After almost 50 years of international trade in wild harvested medicinal bark from Africa and Madagascar, the example of Prunus africana holds several lessons for both policy and practice in the fields of forestry, conservation and rural development. Due to recent CITES restrictions on P. africana exports from Burundi, Kenya and Madagascar, coupled with the lifting of the 2007 European Union (EU) ban in 2011, Cameroon's share of the global P. africana bark trade has risen from an average of 38% between 1995 and 2004, to 72.6% (658.6 metric tons) in 2012. Cameroon is therefore at the center of this international policy arena.

Methods and materials

This paper draws upon several approaches, combining knowledge in working with P. africana over a 30-year period with a thorough literature review and updated trade data with “ground-truthing” in the field in 2013 and 2014. This enabled the construction of a good perspective on trade volumes (1991–2012), bark prices (and value-chain data) and the gaps between research reports and practice. Two approaches provided excellent lenses for a deeper understanding of policy failure and the “knowing-doing gap” in the P. africana case. A similar approach to Médard's (1992) analyses of power, politics and African development was taken and secondly, studies of commodity chains that assess the power relations that coalesce around different commodities (Ribot, 1998; Ribot and Peluso, 2003).

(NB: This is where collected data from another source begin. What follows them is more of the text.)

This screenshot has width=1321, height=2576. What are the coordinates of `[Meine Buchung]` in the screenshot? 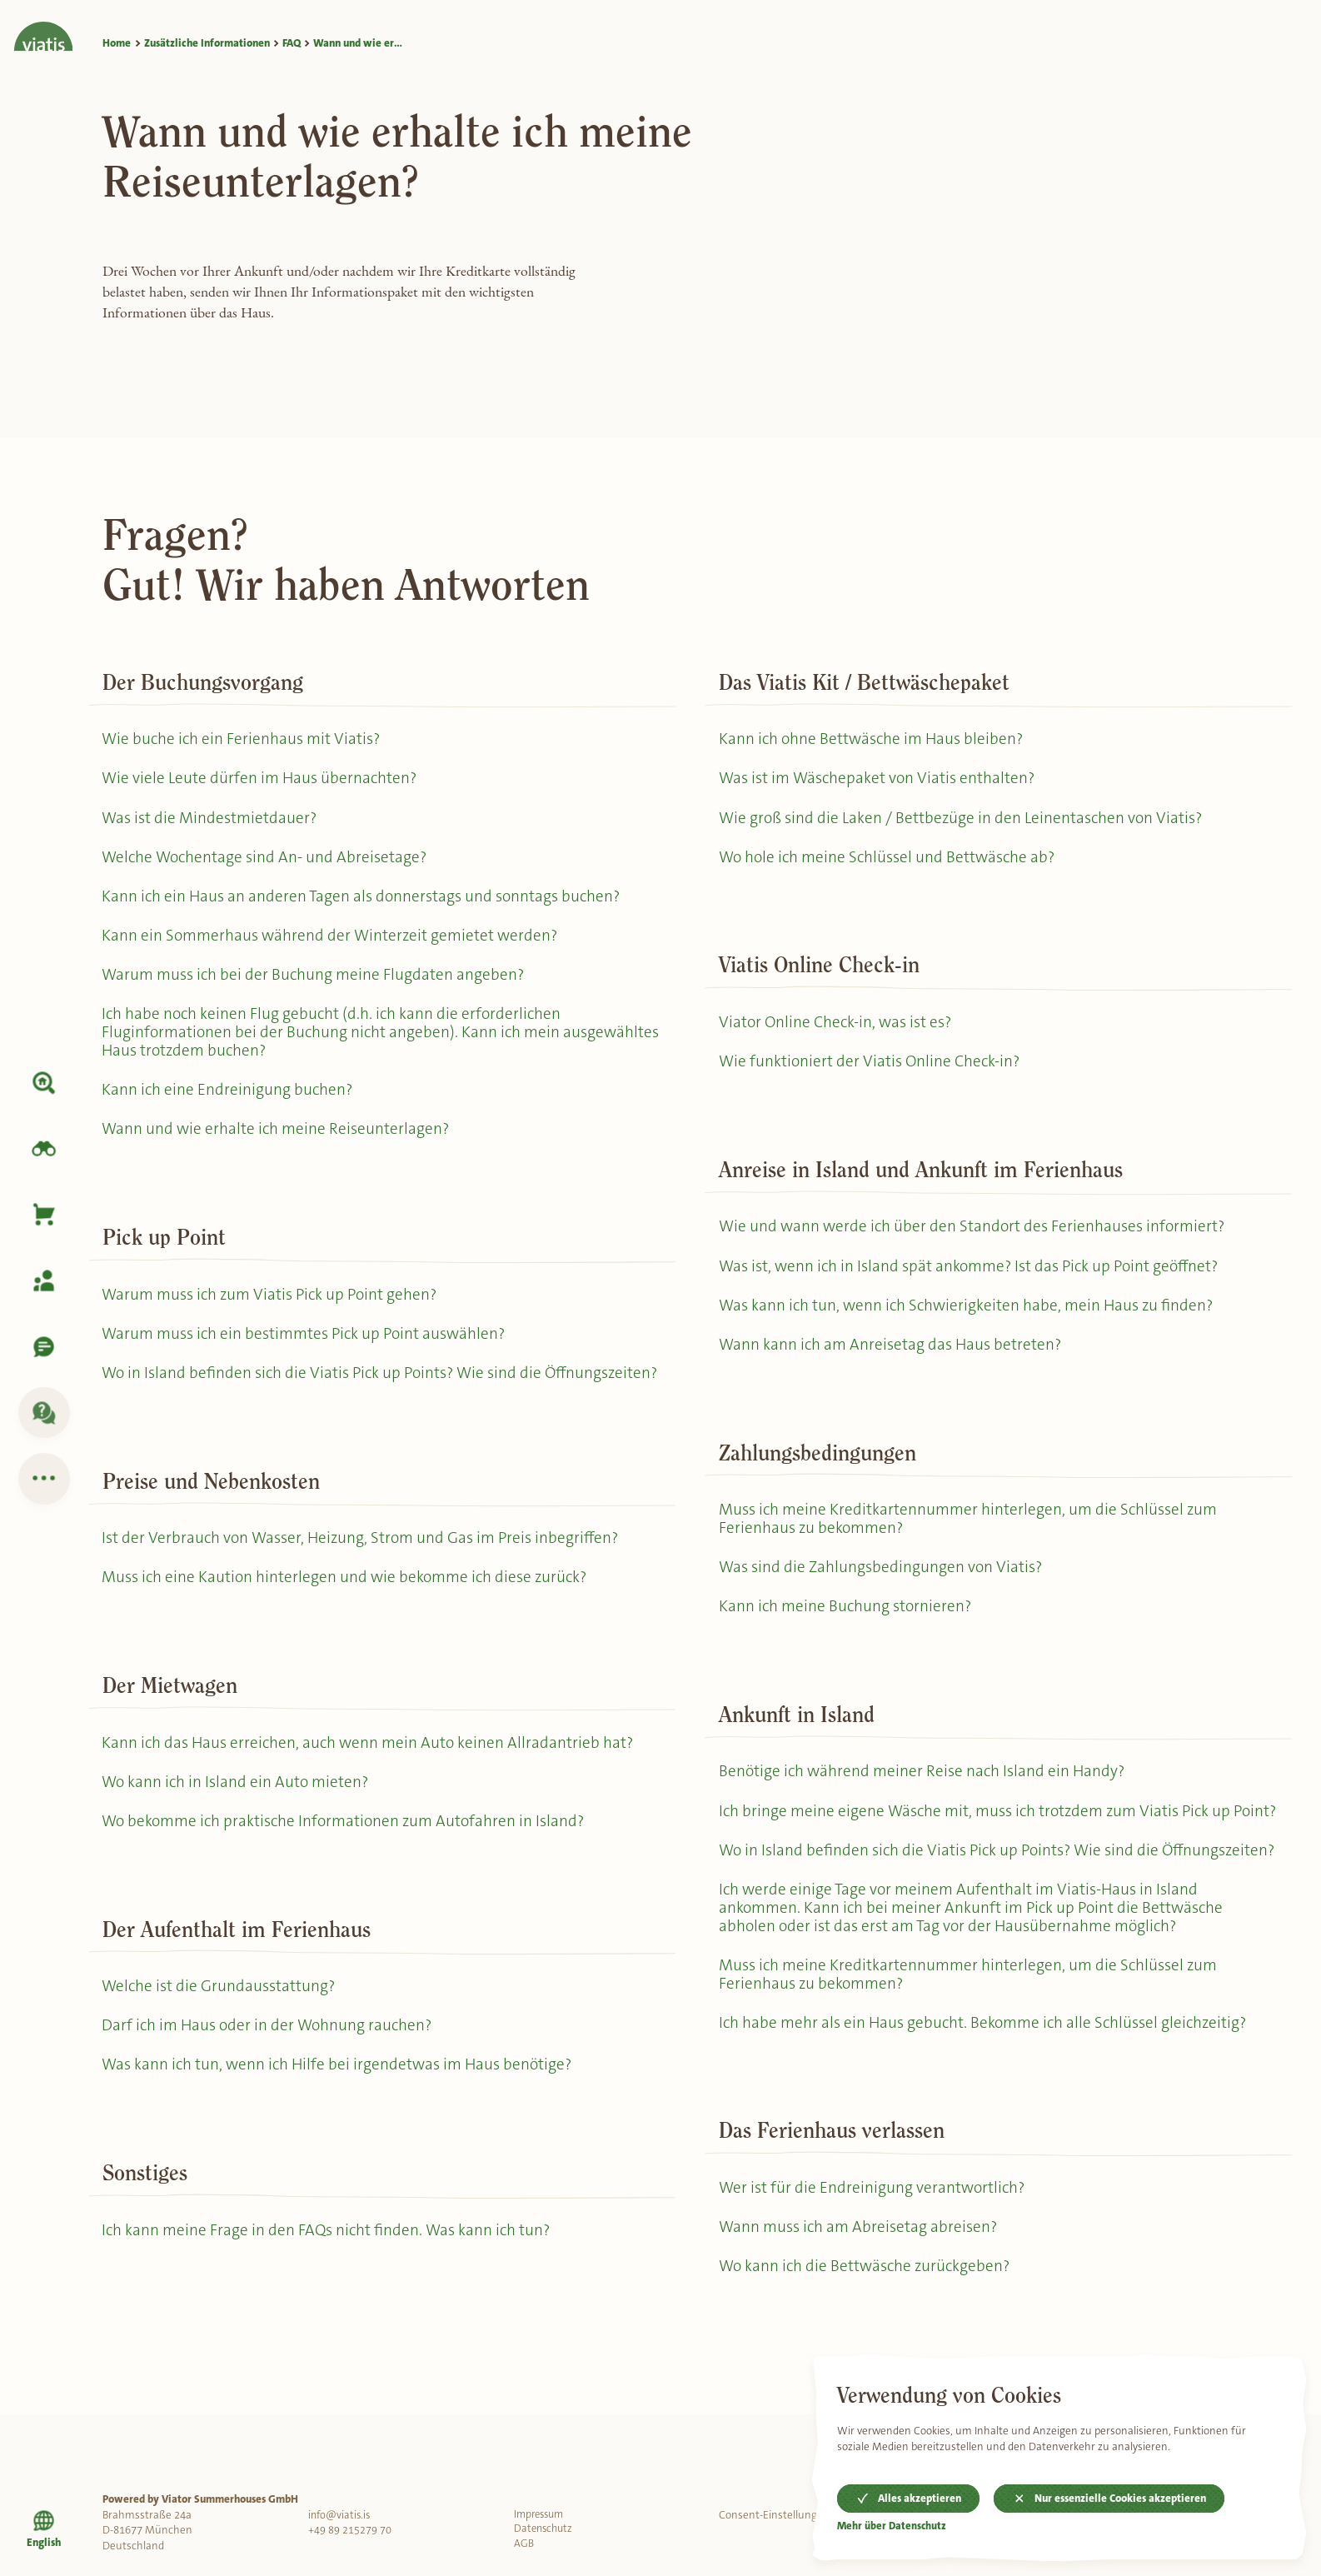 It's located at (44, 1280).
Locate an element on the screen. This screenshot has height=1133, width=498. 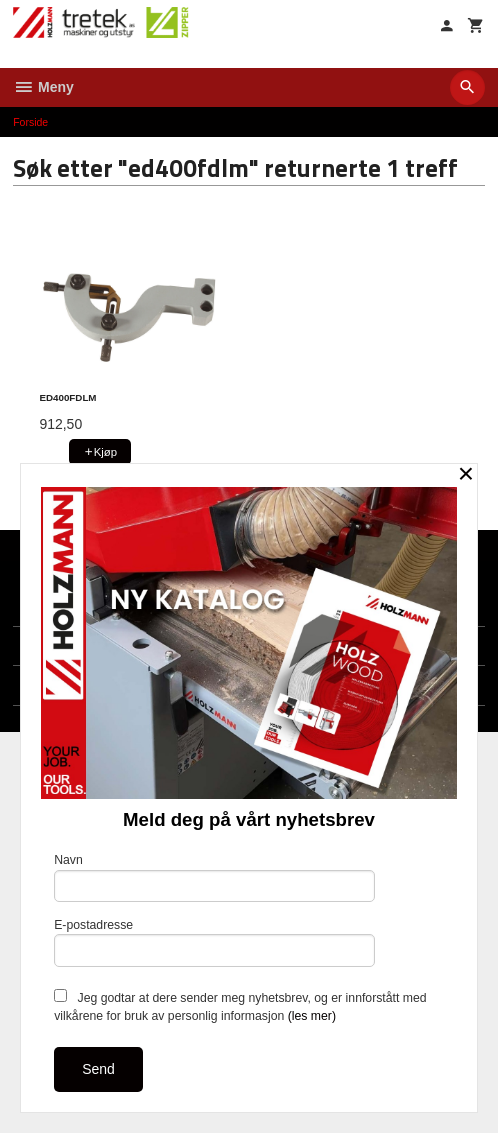 Jeg godtar at dere sender meg nyhetsbrev, og er innforstått med vilkårene for bruk av personlig informasjon is located at coordinates (240, 1006).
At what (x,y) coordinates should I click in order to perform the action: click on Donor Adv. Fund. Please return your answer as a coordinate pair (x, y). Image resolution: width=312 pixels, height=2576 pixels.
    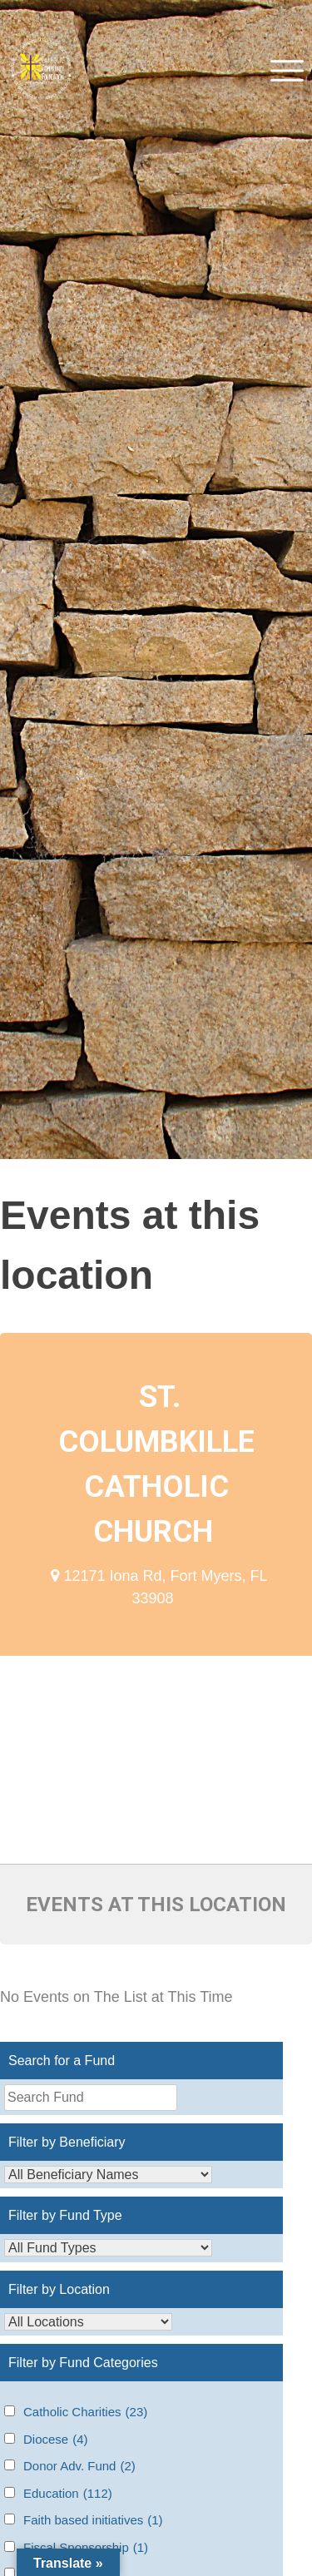     Looking at the image, I should click on (79, 2466).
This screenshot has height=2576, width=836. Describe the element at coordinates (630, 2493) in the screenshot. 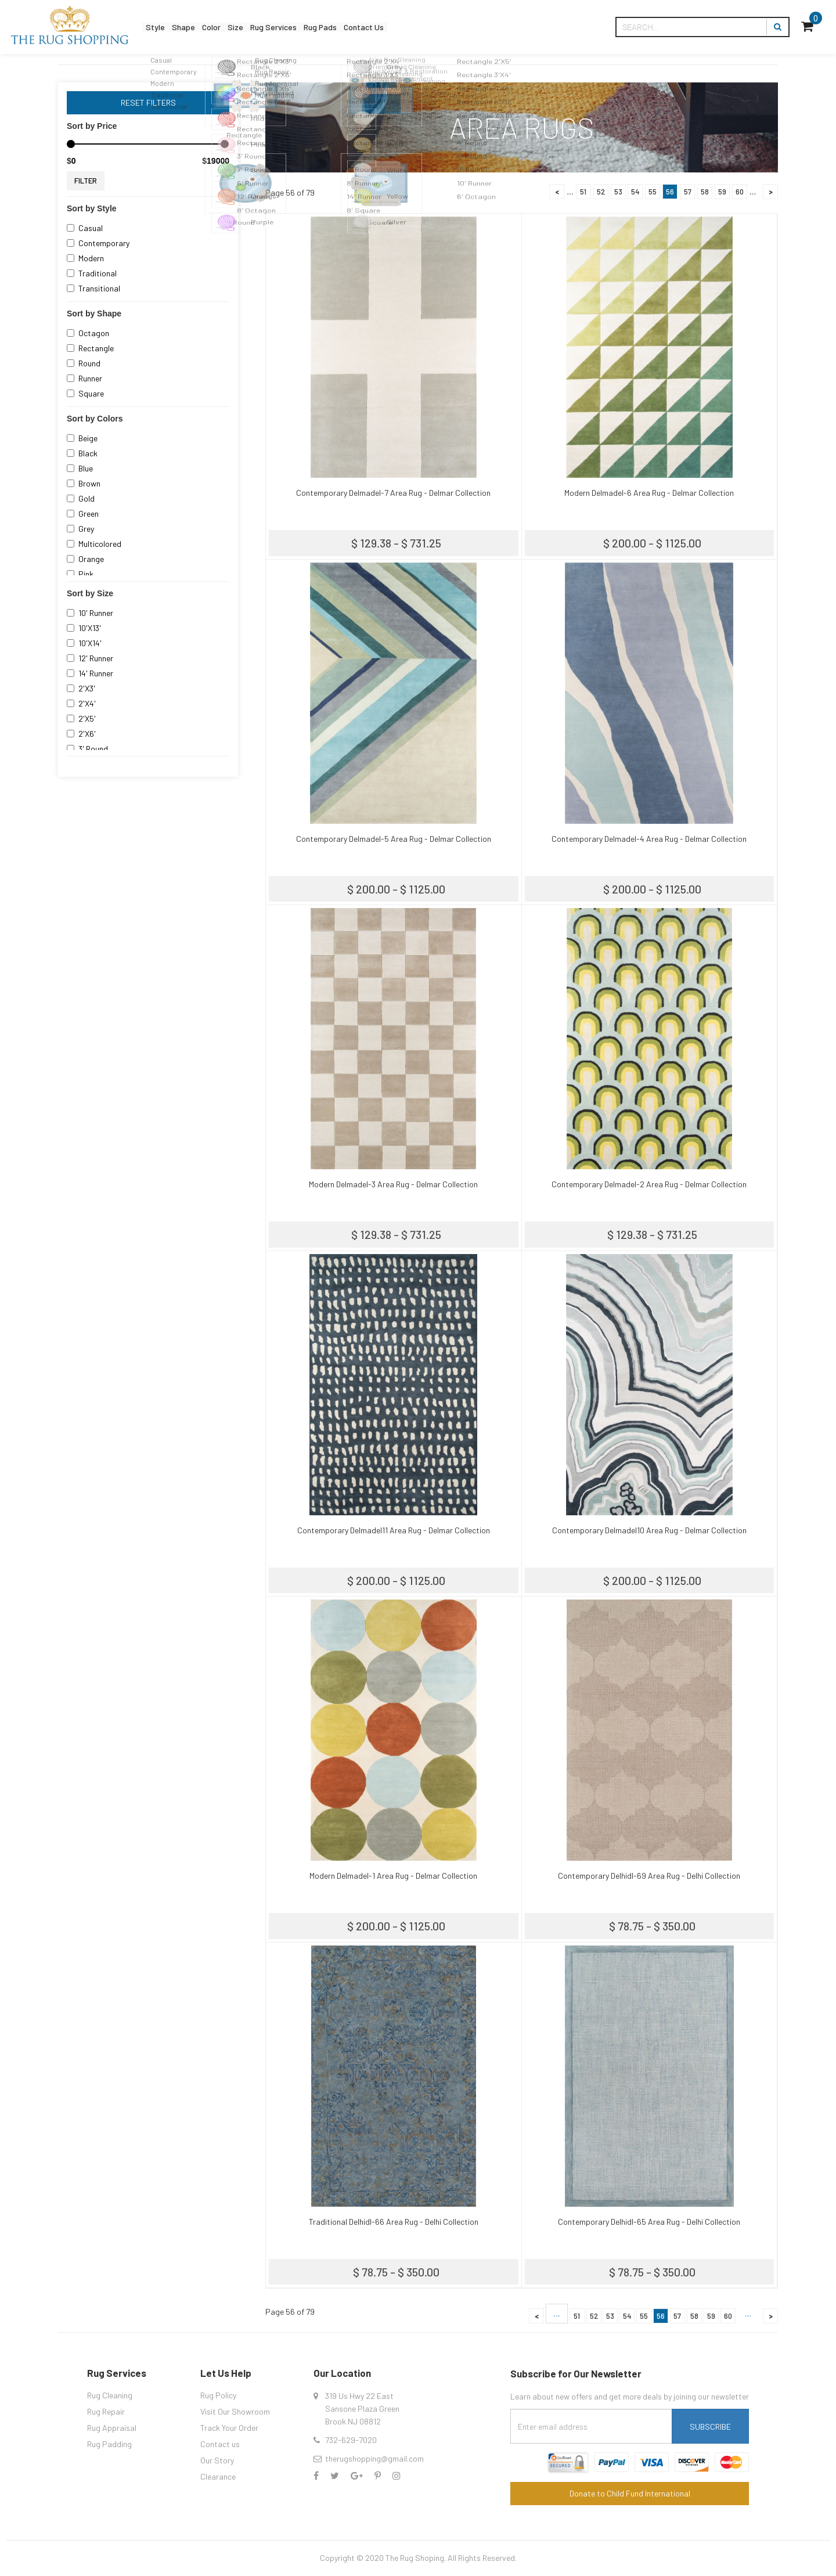 I see `Donate to Child Fund International` at that location.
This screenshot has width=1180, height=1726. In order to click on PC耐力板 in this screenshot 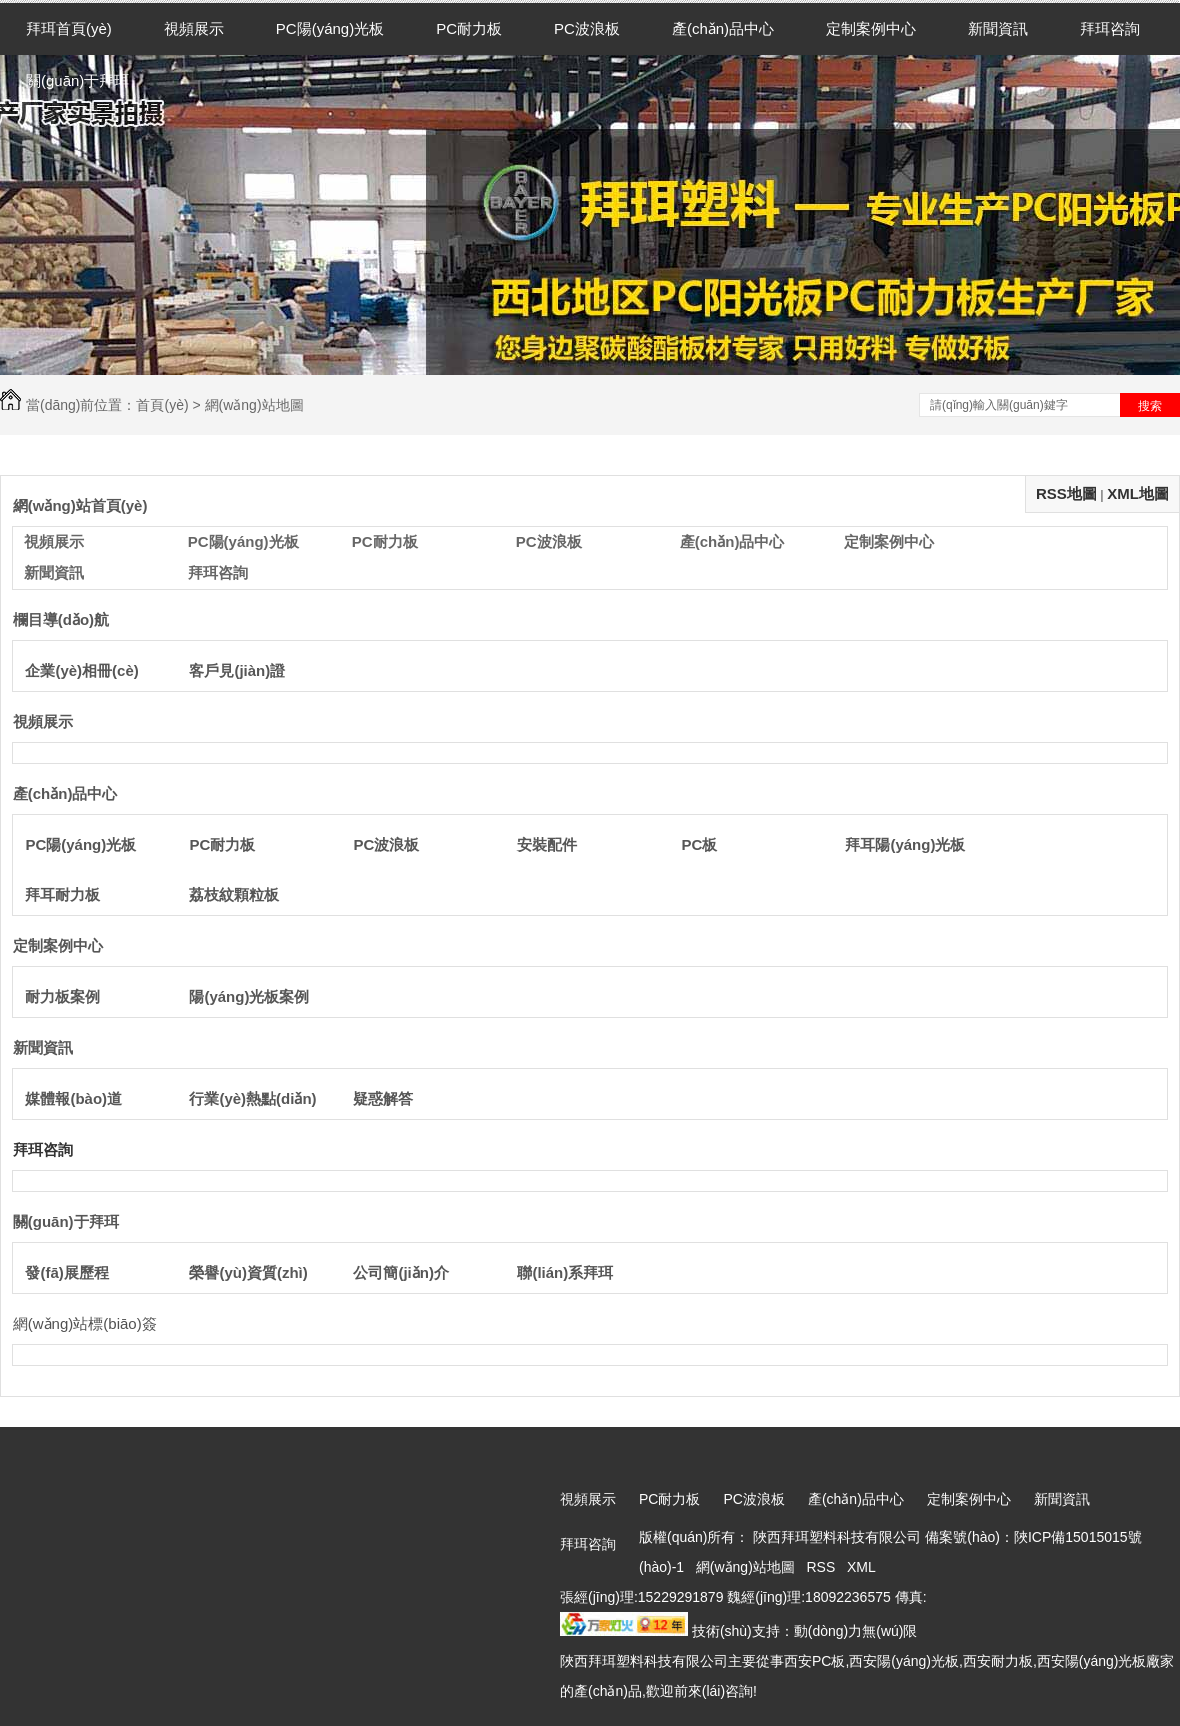 , I will do `click(469, 28)`.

Despite the need to conserve genetically and chemically diverse P. africana, wild populations are vulnerable, even in several “protected areas” in Burundi, Cameroon, the Democratic Republic of Congo and in the forest reserves of Madagascar. Secondly, hopes of decentralized governance of this forest product are misplaced due to elite capture, market monopolies and subsidized management regimes. At the current European price, for P. africana bark (US$6 per kg) for example, the 2012 bark quota (658.675 t) from Cameroon alone was worth over US$3.9 million, with the majority of this accruing to a single company. In contrast to lucrative bark exports, the livelihood benefits and financial returns to local harvesters from wild harvest are extremely low. For example, in 2012, the 48 active harvesters working within Mount Cameroon National Park (MCNP) received less than 1US$ per day from bark harvests, due to a net bark price of 0.33 US$ per kg (or 43% of the farm gate price for wild harvested bark). In addition, the costs of inventory, monitoring and managing sustainable wild harvests are far greater than the benefits to harvesters.


Without the current substantial international donor subsidies, sustainable harvest cannot be sustained. What is required to supply the current and future market is to develop separate, traceable P. africana bark supply chains based on cultivated stocks. On-farm production would benefit thousands of small-scale farmers cultivating P. africana, including local women, for whom wild harvesting is too onerous. This change requires CITES and EU support and would catalyze P. africana cultivation in across several montane African countries and Madagascar, increasing farm-gate prices to harvesters compared to economic returns from wild harvest.